What is required:
Lines holding the string "lahat" are the ones to copy; find them all in the data.

Data:

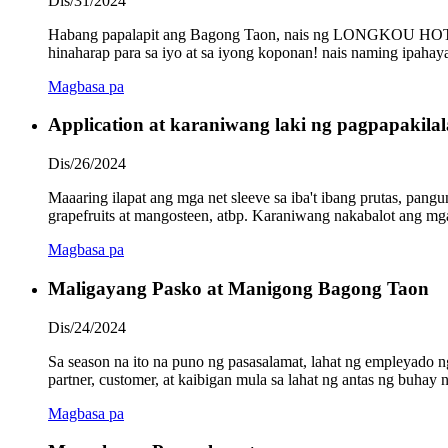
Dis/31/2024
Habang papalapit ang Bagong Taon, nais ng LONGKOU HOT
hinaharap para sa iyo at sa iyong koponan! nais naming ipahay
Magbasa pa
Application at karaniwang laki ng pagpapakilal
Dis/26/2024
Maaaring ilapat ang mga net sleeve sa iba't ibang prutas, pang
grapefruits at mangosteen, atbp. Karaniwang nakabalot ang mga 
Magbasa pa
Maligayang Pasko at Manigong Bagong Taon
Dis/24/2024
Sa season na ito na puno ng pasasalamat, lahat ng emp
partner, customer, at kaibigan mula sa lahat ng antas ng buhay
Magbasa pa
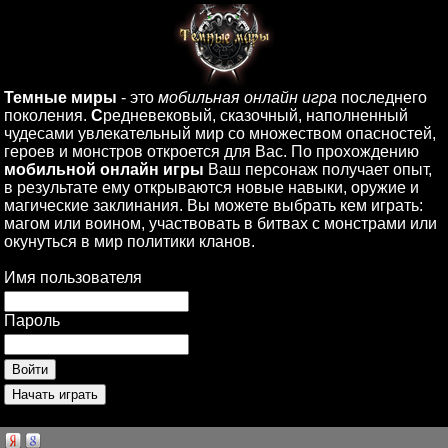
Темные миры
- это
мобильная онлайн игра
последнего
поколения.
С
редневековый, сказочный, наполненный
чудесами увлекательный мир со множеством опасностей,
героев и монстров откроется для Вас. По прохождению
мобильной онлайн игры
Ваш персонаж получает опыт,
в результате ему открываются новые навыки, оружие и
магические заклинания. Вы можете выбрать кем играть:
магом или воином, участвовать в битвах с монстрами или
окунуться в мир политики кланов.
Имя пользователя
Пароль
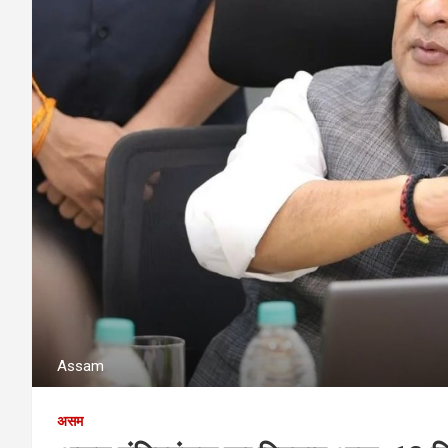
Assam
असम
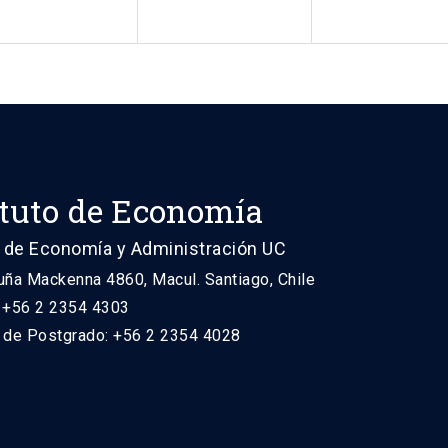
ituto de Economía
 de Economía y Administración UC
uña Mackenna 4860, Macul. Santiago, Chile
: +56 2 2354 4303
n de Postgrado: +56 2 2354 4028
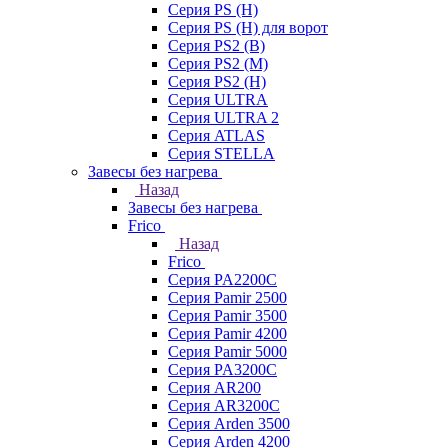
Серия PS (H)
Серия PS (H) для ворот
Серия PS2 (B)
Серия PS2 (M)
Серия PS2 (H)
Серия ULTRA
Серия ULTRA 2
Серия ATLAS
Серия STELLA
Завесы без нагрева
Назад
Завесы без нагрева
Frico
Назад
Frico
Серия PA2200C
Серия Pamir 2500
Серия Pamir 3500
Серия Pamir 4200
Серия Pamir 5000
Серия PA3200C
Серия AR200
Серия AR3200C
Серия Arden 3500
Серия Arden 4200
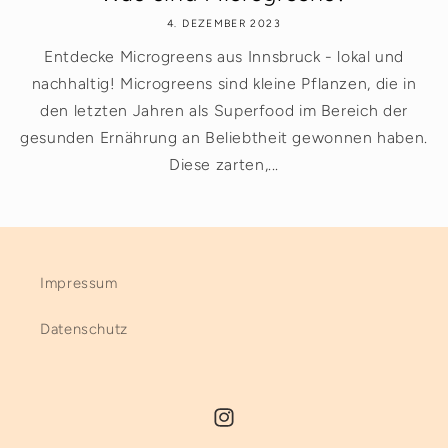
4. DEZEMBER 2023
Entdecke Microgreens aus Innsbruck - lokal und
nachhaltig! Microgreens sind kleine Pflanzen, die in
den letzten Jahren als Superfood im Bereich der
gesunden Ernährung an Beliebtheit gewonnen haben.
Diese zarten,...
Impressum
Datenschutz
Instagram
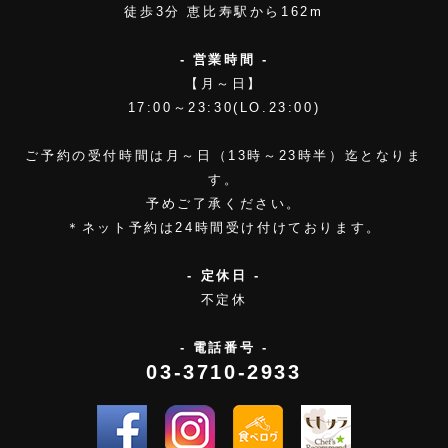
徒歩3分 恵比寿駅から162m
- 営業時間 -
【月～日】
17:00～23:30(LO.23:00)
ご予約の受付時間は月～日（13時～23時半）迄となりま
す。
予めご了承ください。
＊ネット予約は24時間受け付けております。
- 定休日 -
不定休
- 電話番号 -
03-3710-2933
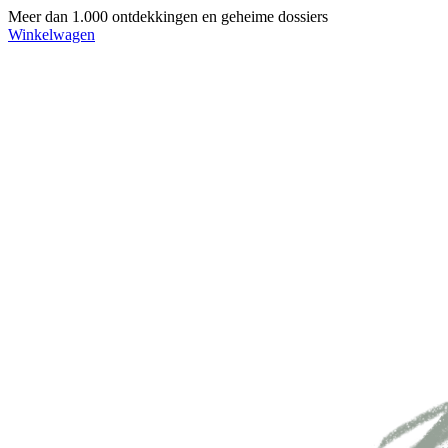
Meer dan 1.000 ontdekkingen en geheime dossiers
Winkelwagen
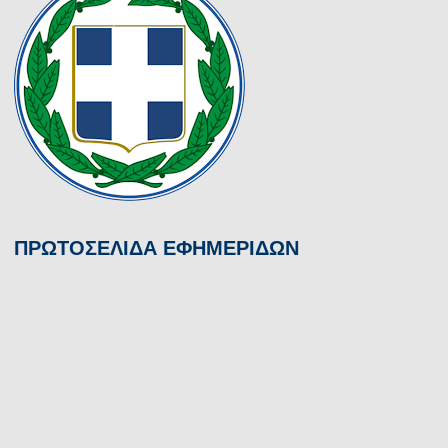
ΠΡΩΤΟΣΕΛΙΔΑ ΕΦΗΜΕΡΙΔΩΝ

Exercise solution:
Sa season na ito na puno ng pasasalamat, lahat ng emp
partner, customer, at kaibigan mula sa lahat ng antas ng buhay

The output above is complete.